WASHINGTON - Nations around the world are growing increasingly worried about violence linked to extreme right-wing terror groups, with new research showing there has been a 320% jump in the number of related attacks over the past five years.
Deadly attacks over the past year, like the shootings in Christchurch, New Zealand, and in El Paso, Texas, in the U.S., as well as a couple in Germany, have gotten most of the international attention.
But the research, highlighted Wednesday in a new report from the United Nations' Counter-Terrorism Committee Executive Directorate, also warns the trend is worsening, with attacks by individuals linked to right-wing extremist groups becoming ever-more deadly, while the groups themselves are getting increasingly sophisticated.
"Although extreme right-wing terrorism is not a new phenomenon, there has been a recent increase in its frequency and lethality," UN-CTED said in its April trends report.
And intelligence from U.N. member states indicates that level of violence is unlikely to taper off, with the West - Europe, North America and Australasia - continuing to see the brunt of such attacks.
"Recent evidence suggests that there has been a greater exchange of views between like-minded individuals, both online and offline," according to the report. "These connections allow extreme right-wing groups to improve their tactics, develop better counter-intelligence techniques, solidify their violent extremist views and broaden their global networks."
The U.N. report echoes warnings from the European Union and the United States, both of which have warned about the threat from right-wing extremism.
In the EU, the number of arrests in connection to right-wing terrorism more than doubled, from 20 in 2017 to 44 in 2018, with counterterrorism officials cautioning the problem was likely to get worse.
"While the vast majority of right-wing extremist groups across the EU have not resorted to violence, they nevertheless help entrench a climate of fear and animosity against minority groups," the EU concluded in its 2019 Terrorism Situation and Trend report. "Such a climate, built on xenophobia, anti-Semitic, Islamophobic and anti-immigration sentiments, may lower the threshold for some radicalized individuals to use violence."
The U.S. has likewise voiced growing concerns about the rise of right-wing extremism, putting it on par with the threat from the Islamic State terror group.
"Racially, ethnically motivated violent extremists were the primary source of all ideologically-motivated lethal incidents and violence in 2018 and 2019 and have been considered the most lethal of all domestic violent extremists since 2001," FBI Director Christopher Wray told lawmakers in Washington this past February.
There have also been persistent concerns that U.S.-based groups, like the Atomwaffen Division and the Rise Above Movement (R.A.M.), have been establishing connections with similar groups in Europe and Russia.
There is also evidence that a growing number of members have been willing to take up arms, with hundreds flocking to Ukraine to get battlefield experience.

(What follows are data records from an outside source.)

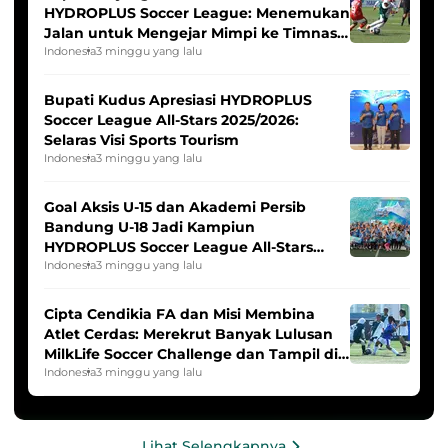
HYDROPLUS Soccer League: Menemukan
Jalan untuk Mengejar Mimpi ke Timnas
Indonesia Putri
Indonesia
3 minggu yang lalu
Bupati Kudus Apresiasi HYDROPLUS
Soccer League All-Stars 2025/2026:
Selaras Visi Sports Tourism
Indonesia
3 minggu yang lalu
Goal Aksis U-15 dan Akademi Persib
Bandung U-18 Jadi Kampiun
HYDROPLUS Soccer League All-Stars
2025/2026
Indonesia
3 minggu yang lalu
Cipta Cendikia FA dan Misi Membina
Atlet Cerdas: Merekrut Banyak Lulusan
MilkLife Soccer Challenge dan Tampil di
HYDROPLUS Soccer League
Indonesia
3 minggu yang lalu
Lihat Selengkapnya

The U.N. report finds those types of connections and relationships have only gotten stronger, with groups making efficient use of the Internet and social media to exchange ideas and raise money.
Additionally, the UN report warns the spread of far-right rhetoric is allowing extremist groups to connect with other fringe elements of society and expand their ability to recruit.
"These synergies allow more obscure misogynist groups-such as incels (involuntary celibates) - to act as a bridge to violent extreme-rightwing groups and individuals," the report said.
VOA's Masood Farivar contributed to this report.